Journal 100 – le faux piège du dilemme cornélien – (24/10/2024)

L’éditorialiste des Matins de France-Culture expliquait en quoi la « niche parlementaire » permet au RN de tendre un piège à la gauche et à la droite. Cette « niche » est une disposition qui autorise les partis, pendant une journée et à tour de rôle, à proposer des lois.

Le RN va proposer l’abrogation de la réforme des retraites – revendication de la gauche – le rétablissement de la peine plancher et l’expulsion des étrangers condamnés – revendication de la droite. 

En quoi est-ce un piège ? Le vote de la gauche ou de la droite pour une proposition RN signifie la fin du cordon sanitaire qui exclut le RN du champ républicain et rend envisageables des alliances, jusqu’ici refusées, autrement dit revient à faire du RN un parti comme les autres.

Tel est le discours de l’éditorialiste Stéphane Robert qui évoque donc un « problème cornélien » : l’accord ponctuel est en contradiction avec le désaccord essentiel, le refus de la proposition en contradiction avec sa propre proposition. Donc, quoi que décident les partis, ils sont perdants, en particulier pour l’opinion publique.

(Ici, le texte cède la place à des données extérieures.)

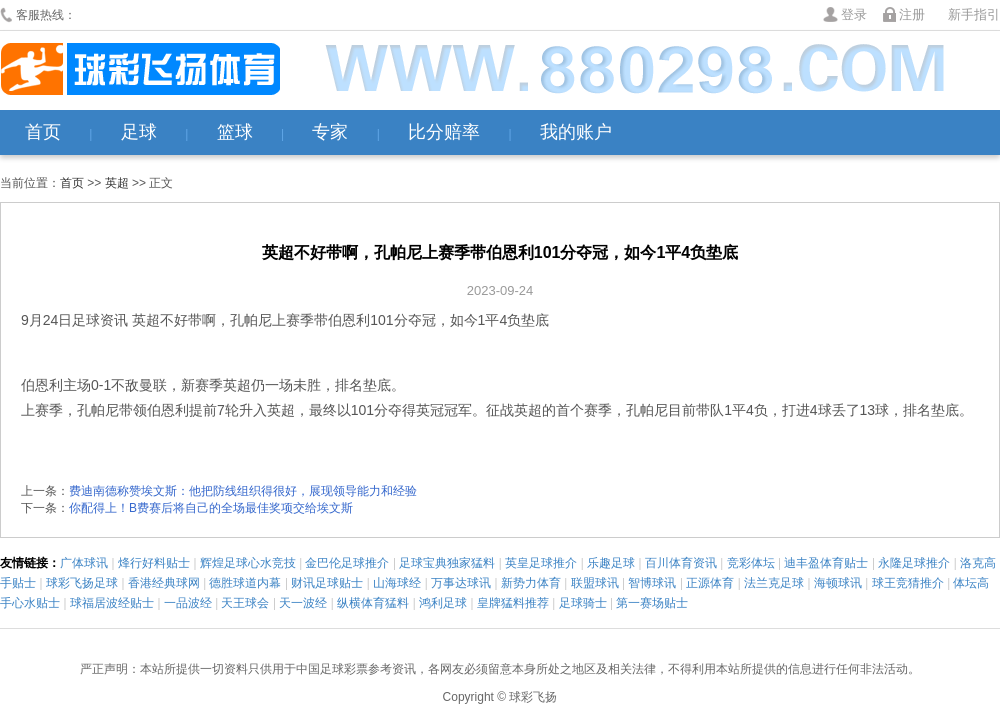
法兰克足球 (774, 583)
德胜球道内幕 (245, 583)
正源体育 (710, 583)
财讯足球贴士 (327, 583)
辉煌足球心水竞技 (248, 563)
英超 (117, 183)
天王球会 (245, 603)
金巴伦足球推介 (347, 563)
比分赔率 (444, 132)
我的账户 (576, 132)
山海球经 (397, 583)
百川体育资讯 (681, 563)
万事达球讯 (461, 583)
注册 (912, 14)
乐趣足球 (611, 563)
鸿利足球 (443, 603)
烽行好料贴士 (154, 563)
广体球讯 (84, 563)
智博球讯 (652, 583)
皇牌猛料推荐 (513, 603)
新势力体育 (531, 583)
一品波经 (188, 603)
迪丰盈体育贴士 (826, 563)
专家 (330, 132)
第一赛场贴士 (652, 603)
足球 (139, 132)
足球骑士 (583, 603)
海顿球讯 (838, 583)
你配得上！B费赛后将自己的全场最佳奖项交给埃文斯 (211, 508)
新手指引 (974, 14)
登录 (854, 14)
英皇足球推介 (541, 563)
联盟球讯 (595, 583)
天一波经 (303, 603)
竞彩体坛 (751, 563)
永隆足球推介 (914, 563)
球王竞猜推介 (908, 583)
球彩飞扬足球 (82, 583)
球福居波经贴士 (112, 603)
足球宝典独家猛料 (447, 563)
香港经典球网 (164, 583)
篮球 (235, 132)
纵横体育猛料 (373, 603)
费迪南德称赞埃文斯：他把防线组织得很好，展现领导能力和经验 (243, 491)
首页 (43, 132)
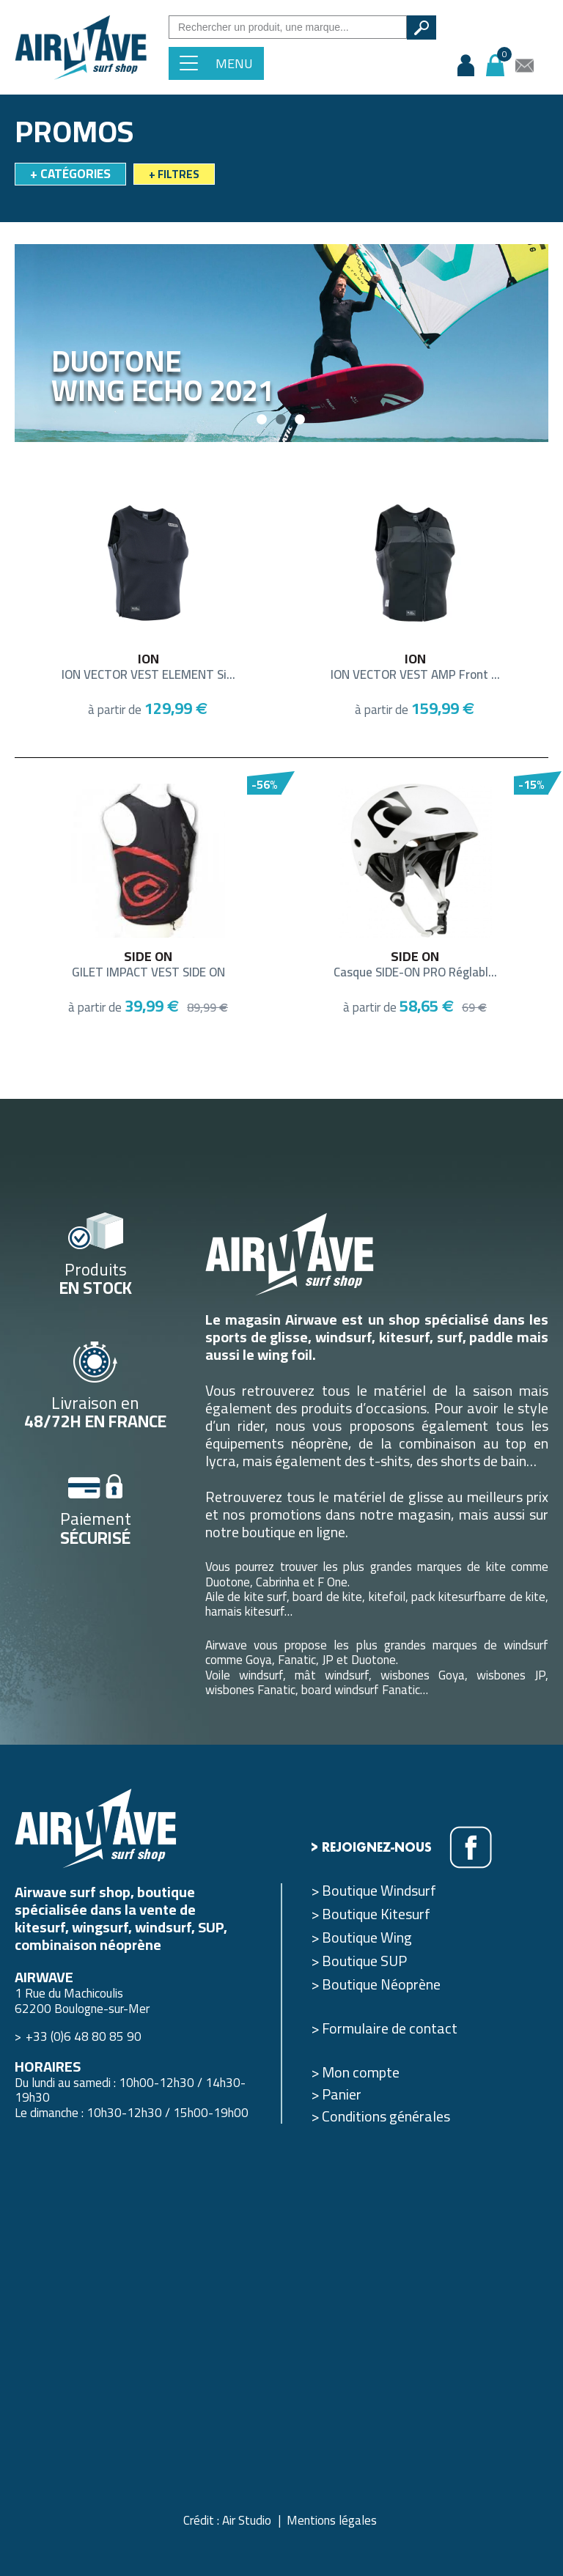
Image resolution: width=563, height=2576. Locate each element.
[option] (281, 343)
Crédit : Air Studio (227, 2520)
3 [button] (300, 420)
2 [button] (281, 420)
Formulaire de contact (389, 2028)
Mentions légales (332, 2520)
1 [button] (262, 420)
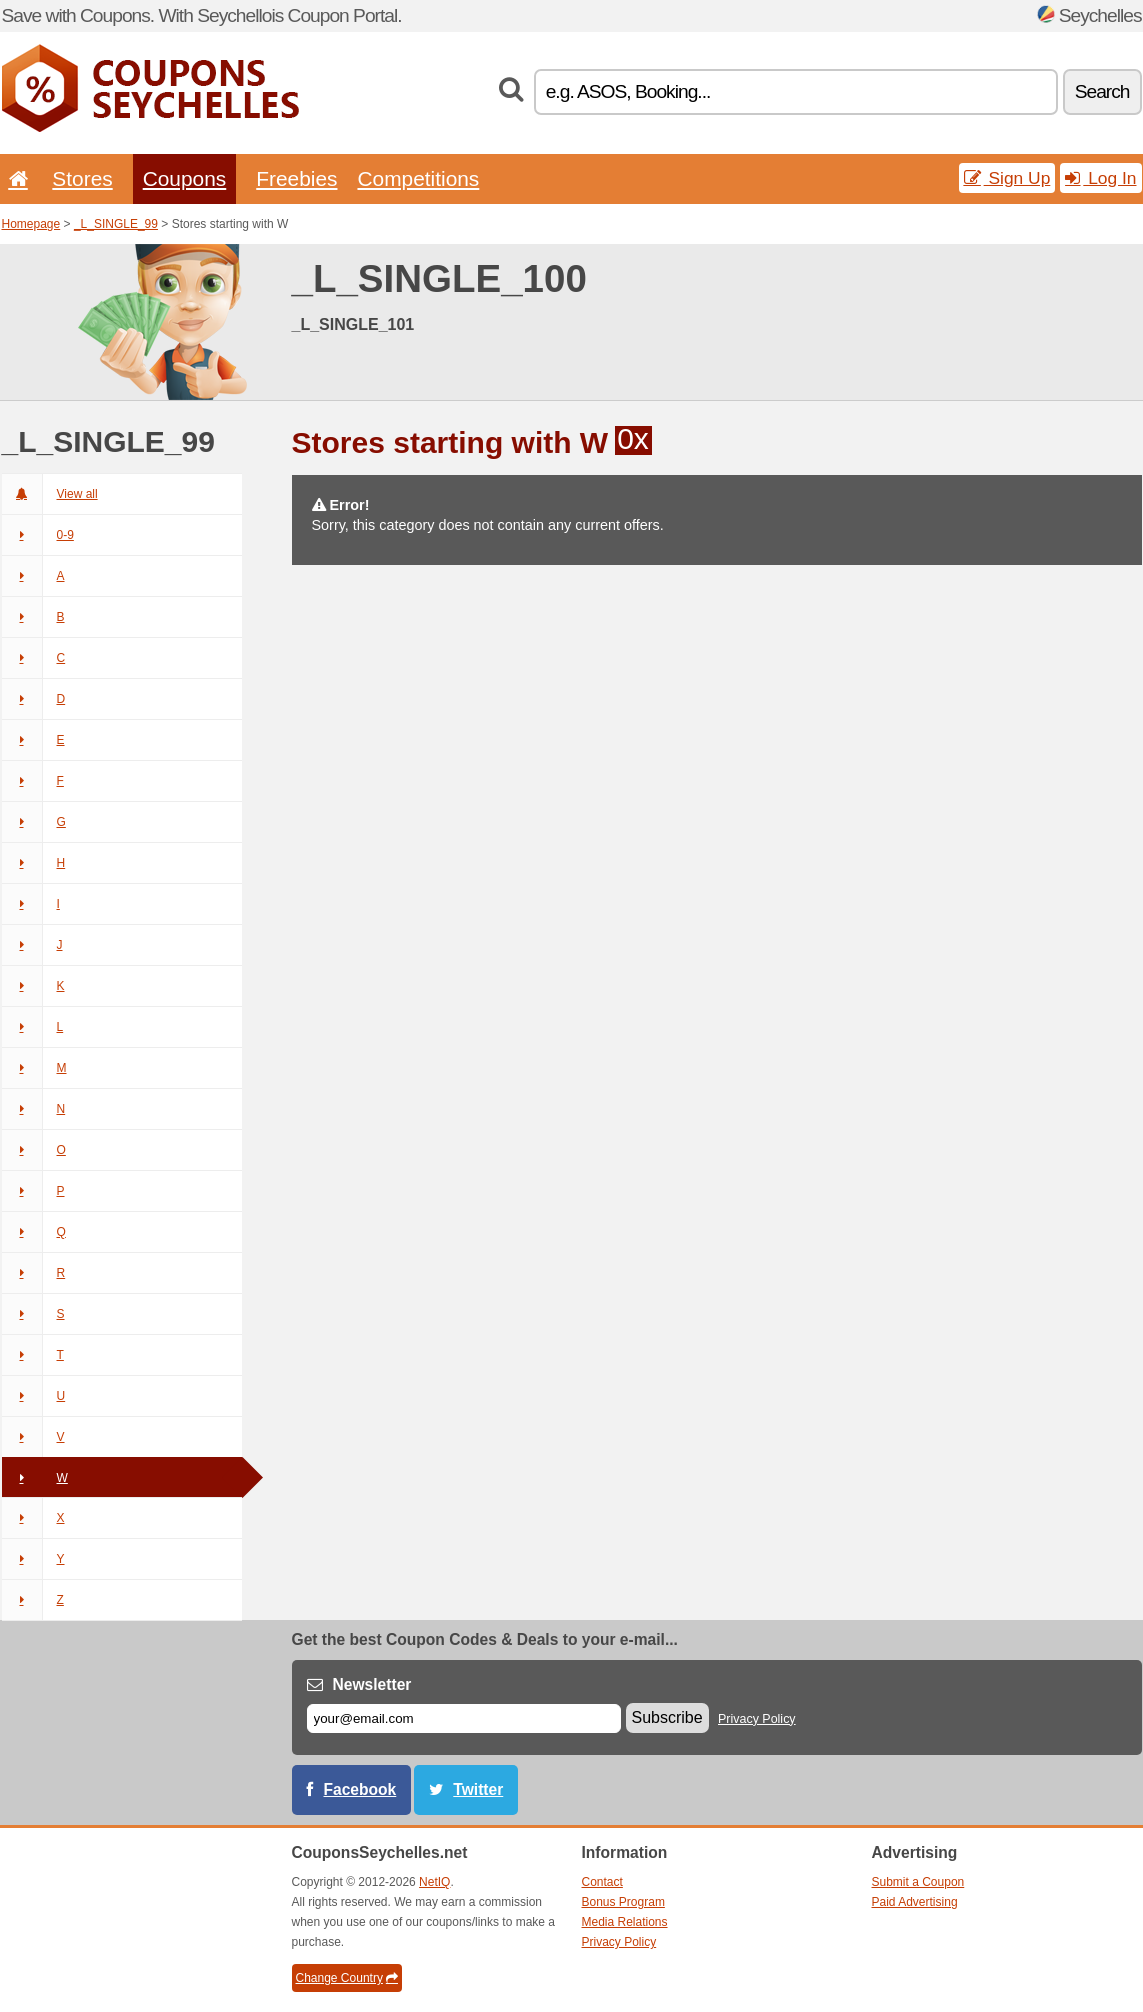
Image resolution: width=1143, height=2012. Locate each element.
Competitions (418, 178)
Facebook (360, 1789)
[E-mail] (464, 1718)
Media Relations (625, 1922)
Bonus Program (623, 1902)
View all (50, 494)
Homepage (31, 224)
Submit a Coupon (918, 1882)
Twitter (478, 1789)
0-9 (38, 535)
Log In (1100, 178)
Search (1102, 91)
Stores (82, 178)
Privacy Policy (757, 1719)
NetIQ (434, 1882)
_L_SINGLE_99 (116, 224)
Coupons (185, 178)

D’où « problème cornélien ».

Rappel : Corneille (17ème siècle) est l’auteur de tragédies dont la plus célèbre est Le Cid (1637) généralement étudiée au collège en classe de 4ème. L’intrigue met en scène deux familles aristocratiques de haut rang, en particulier Rodrigue (fils de Don Diègue) et Chimène (fille de Don Gormas) qui s’aiment et vont se marier. La jalousie politique de Don Gormas le conduit à souffleter Don Diègue, autrement dit à le provoquer en duel. Don Diègue, âgé, est physiquement incapable de relever le défi, ce qui le met dans une situation de déshonneur, inacceptable pour un aristocrate. Il demande donc à son fils de se battre à sa place.

D’où le dilemme :

1- Rodrigue accepte : soit il tue Don Gormas soit il est tué et il perd Chimène dans les deux cas – elle refusera d’épouser celui qui a tué son père.

2- Rodrigue refuse : il la perd aussi puisqu’il déroge au code de l’honneur qui lui commande de se battre : elle refusera d’épouser un homme déshonoré.

En quoi parler de dilemme est un piège ?

Tout dépend du critère-référence. 

Rodrigue est piégé uniquement dans le cadre du critère-référence « code de l’honneur » de l’aristocratie. Il ne l’est plus s’il en sort, comme l’indique Corneille dans les célèbres « Stances », un monologue où Rodrigue envisage l’hypothèse de sortir de ce cadre. Corneille décide qu’il va obéir à son père. Il tuera le père de Chimène mais tout se terminera quand même bien grâce à l’intervention du roi (= deus ex machina, un procédé de théâtre équivalent à la baguette magique). Corneille sait qu’on n’a qu’une vie, et qu’imaginer une révolte, même dans une pièce de théâtre, pourrait lui coûter cher.  Il fait ainsi preuve de sagesse, comme, dans un autre domaine, Galilée.

Ici, sortir du cadre du critère-référence, donc éviter le prétendu problème cornélien,  implique de dire et d’expliquer en quoi le RN n’est pas un parti politique, mais l’expression électorale d’une pathologie collective.